[Your instructions]
Please return only the lines from the one with "Outline left iliac" through the final line of the data, unchanged, with pictures omitted.

(Saved data entries)
>>>>
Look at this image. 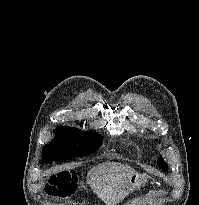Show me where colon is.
<instances>
[{
	"label": "colon",
	"instance_id": "5ec220e1",
	"mask_svg": "<svg viewBox=\"0 0 199 205\" xmlns=\"http://www.w3.org/2000/svg\"><path fill=\"white\" fill-rule=\"evenodd\" d=\"M74 183V174L70 171H63L51 175L45 186L50 196L66 195L71 192Z\"/></svg>",
	"mask_w": 199,
	"mask_h": 205
}]
</instances>
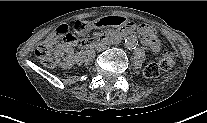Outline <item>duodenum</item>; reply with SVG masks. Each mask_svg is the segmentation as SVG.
Segmentation results:
<instances>
[{"mask_svg":"<svg viewBox=\"0 0 207 123\" xmlns=\"http://www.w3.org/2000/svg\"><path fill=\"white\" fill-rule=\"evenodd\" d=\"M130 31L131 30H122L119 33L98 36V37L85 41L83 45L85 48L89 49V48H93L94 46L100 43H107V44L116 43L120 41L124 37V35H126Z\"/></svg>","mask_w":207,"mask_h":123,"instance_id":"410a0bca","label":"duodenum"}]
</instances>
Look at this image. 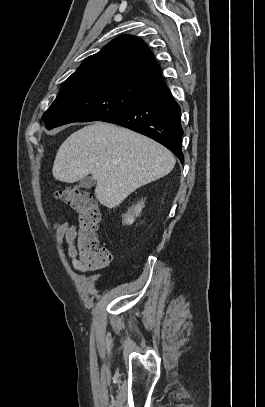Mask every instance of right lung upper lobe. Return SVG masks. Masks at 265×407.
I'll list each match as a JSON object with an SVG mask.
<instances>
[{
	"instance_id": "1",
	"label": "right lung upper lobe",
	"mask_w": 265,
	"mask_h": 407,
	"mask_svg": "<svg viewBox=\"0 0 265 407\" xmlns=\"http://www.w3.org/2000/svg\"><path fill=\"white\" fill-rule=\"evenodd\" d=\"M89 74L132 80L155 88L164 83L153 53L141 39L130 35L112 40L86 58L70 77Z\"/></svg>"
}]
</instances>
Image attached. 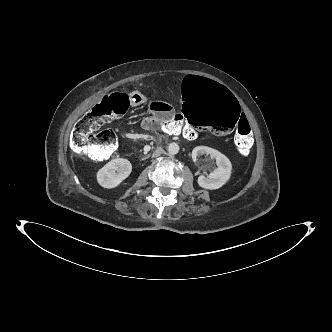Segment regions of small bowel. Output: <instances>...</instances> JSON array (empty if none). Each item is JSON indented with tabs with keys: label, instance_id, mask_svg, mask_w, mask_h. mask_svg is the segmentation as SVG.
Returning a JSON list of instances; mask_svg holds the SVG:
<instances>
[{
	"label": "small bowel",
	"instance_id": "small-bowel-1",
	"mask_svg": "<svg viewBox=\"0 0 332 332\" xmlns=\"http://www.w3.org/2000/svg\"><path fill=\"white\" fill-rule=\"evenodd\" d=\"M135 94L138 97V101L134 100L133 102L134 105H139L146 102V98L143 94L139 92ZM184 110L187 113V106H184ZM149 112H150L149 115L146 116L141 123V127L146 131H154L157 129L158 126L157 127L153 126V121L156 118L159 119L161 123V121H171L175 117V112L173 110L172 105L165 101L151 102L149 105ZM186 130H188L192 134L193 138L197 136L196 131L191 127H186ZM212 134L216 137H223L228 135L229 133L226 135H217L212 132Z\"/></svg>",
	"mask_w": 332,
	"mask_h": 332
}]
</instances>
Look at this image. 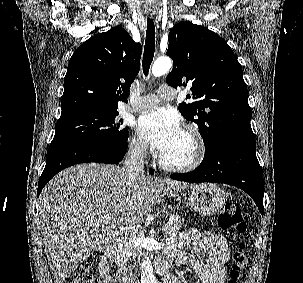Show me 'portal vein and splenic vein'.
<instances>
[{
    "label": "portal vein and splenic vein",
    "mask_w": 303,
    "mask_h": 283,
    "mask_svg": "<svg viewBox=\"0 0 303 283\" xmlns=\"http://www.w3.org/2000/svg\"><path fill=\"white\" fill-rule=\"evenodd\" d=\"M100 222H102V221H100ZM169 224H171L172 223V221L171 220H169V222H168ZM168 226H167V224L166 225H164L163 227H162V231L163 232H166L167 230H168Z\"/></svg>",
    "instance_id": "portal-vein-and-splenic-vein-1"
}]
</instances>
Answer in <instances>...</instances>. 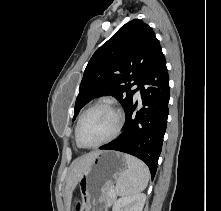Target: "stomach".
<instances>
[{
  "mask_svg": "<svg viewBox=\"0 0 221 211\" xmlns=\"http://www.w3.org/2000/svg\"><path fill=\"white\" fill-rule=\"evenodd\" d=\"M124 155L117 151H101L84 169L79 180L82 197L81 211H97L104 202L107 190L127 170Z\"/></svg>",
  "mask_w": 221,
  "mask_h": 211,
  "instance_id": "0dacf381",
  "label": "stomach"
}]
</instances>
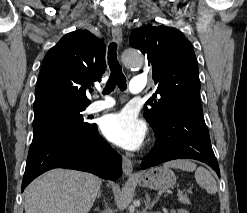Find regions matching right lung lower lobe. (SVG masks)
<instances>
[{
  "mask_svg": "<svg viewBox=\"0 0 247 213\" xmlns=\"http://www.w3.org/2000/svg\"><path fill=\"white\" fill-rule=\"evenodd\" d=\"M53 168L91 172L115 181L122 175V158L92 127L45 124L34 130L25 173L24 188Z\"/></svg>",
  "mask_w": 247,
  "mask_h": 213,
  "instance_id": "right-lung-lower-lobe-1",
  "label": "right lung lower lobe"
}]
</instances>
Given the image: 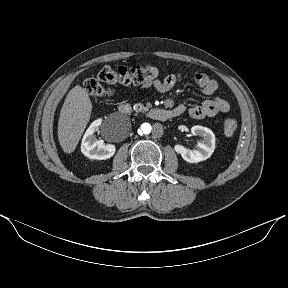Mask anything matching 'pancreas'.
Wrapping results in <instances>:
<instances>
[{
    "mask_svg": "<svg viewBox=\"0 0 288 288\" xmlns=\"http://www.w3.org/2000/svg\"><path fill=\"white\" fill-rule=\"evenodd\" d=\"M134 110L136 111V112H143V111H147L148 110V108L147 107H145L142 103H137V104H134Z\"/></svg>",
    "mask_w": 288,
    "mask_h": 288,
    "instance_id": "obj_1",
    "label": "pancreas"
}]
</instances>
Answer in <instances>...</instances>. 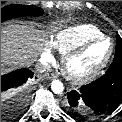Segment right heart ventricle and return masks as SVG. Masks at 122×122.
I'll return each instance as SVG.
<instances>
[{
    "label": "right heart ventricle",
    "instance_id": "1",
    "mask_svg": "<svg viewBox=\"0 0 122 122\" xmlns=\"http://www.w3.org/2000/svg\"><path fill=\"white\" fill-rule=\"evenodd\" d=\"M103 35L95 25H74L58 31L52 40V46L64 55L80 44Z\"/></svg>",
    "mask_w": 122,
    "mask_h": 122
}]
</instances>
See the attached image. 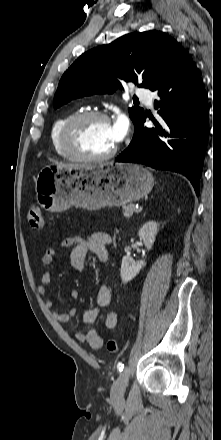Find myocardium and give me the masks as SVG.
Masks as SVG:
<instances>
[{
	"label": "myocardium",
	"instance_id": "myocardium-1",
	"mask_svg": "<svg viewBox=\"0 0 221 440\" xmlns=\"http://www.w3.org/2000/svg\"><path fill=\"white\" fill-rule=\"evenodd\" d=\"M90 118H99L111 123L108 114L100 110H83L74 114L66 121L61 131V145L63 150L70 159L75 161L101 162L111 159L117 153V144L107 153L97 156L87 155L77 148L75 144V132L83 121Z\"/></svg>",
	"mask_w": 221,
	"mask_h": 440
}]
</instances>
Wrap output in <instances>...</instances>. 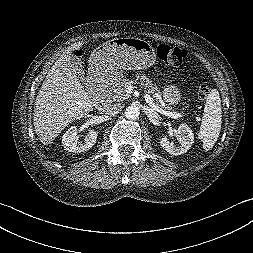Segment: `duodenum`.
Wrapping results in <instances>:
<instances>
[{
	"instance_id": "1",
	"label": "duodenum",
	"mask_w": 253,
	"mask_h": 253,
	"mask_svg": "<svg viewBox=\"0 0 253 253\" xmlns=\"http://www.w3.org/2000/svg\"><path fill=\"white\" fill-rule=\"evenodd\" d=\"M99 108L100 110H104L108 104L110 103V91L109 89L102 87L100 90V96H99Z\"/></svg>"
}]
</instances>
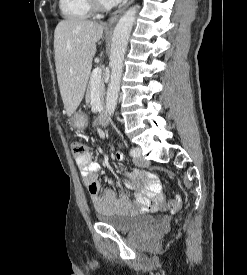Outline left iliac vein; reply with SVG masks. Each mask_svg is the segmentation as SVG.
Here are the masks:
<instances>
[{"mask_svg":"<svg viewBox=\"0 0 247 275\" xmlns=\"http://www.w3.org/2000/svg\"><path fill=\"white\" fill-rule=\"evenodd\" d=\"M135 151H136V153H137V155L135 156V164L137 165V166H140V167H146V166H148V161H146L143 157H142V155H141V149L139 148V147H135V148H133Z\"/></svg>","mask_w":247,"mask_h":275,"instance_id":"obj_1","label":"left iliac vein"}]
</instances>
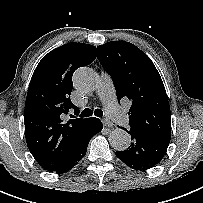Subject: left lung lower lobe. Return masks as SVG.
Listing matches in <instances>:
<instances>
[{"label":"left lung lower lobe","instance_id":"0a47b994","mask_svg":"<svg viewBox=\"0 0 203 203\" xmlns=\"http://www.w3.org/2000/svg\"><path fill=\"white\" fill-rule=\"evenodd\" d=\"M127 132L131 135L130 147L124 151H116V156L127 166L144 171L156 166L163 159L169 142L137 130Z\"/></svg>","mask_w":203,"mask_h":203}]
</instances>
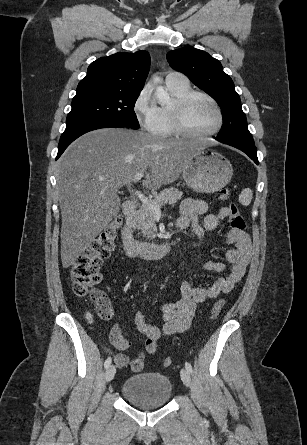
<<<<
[Output below]
Outline left iliac vein; reply with SVG masks. Each mask_svg is the segmentation as SVG.
Here are the masks:
<instances>
[{"mask_svg":"<svg viewBox=\"0 0 247 275\" xmlns=\"http://www.w3.org/2000/svg\"><path fill=\"white\" fill-rule=\"evenodd\" d=\"M135 151H136V153H137V155L135 156V164L137 165V166H140V167H146V166H148V161H146L143 157H142V155H141V149L139 148V147H135V148H133Z\"/></svg>","mask_w":247,"mask_h":275,"instance_id":"obj_1","label":"left iliac vein"}]
</instances>
Subject: left lung lower lobe. Return masks as SVG.
Listing matches in <instances>:
<instances>
[{"label":"left lung lower lobe","instance_id":"0a47b994","mask_svg":"<svg viewBox=\"0 0 203 203\" xmlns=\"http://www.w3.org/2000/svg\"><path fill=\"white\" fill-rule=\"evenodd\" d=\"M127 132L131 135L130 147L124 151H116V156L127 166L144 171L156 166L163 159L169 142L137 130Z\"/></svg>","mask_w":203,"mask_h":203}]
</instances>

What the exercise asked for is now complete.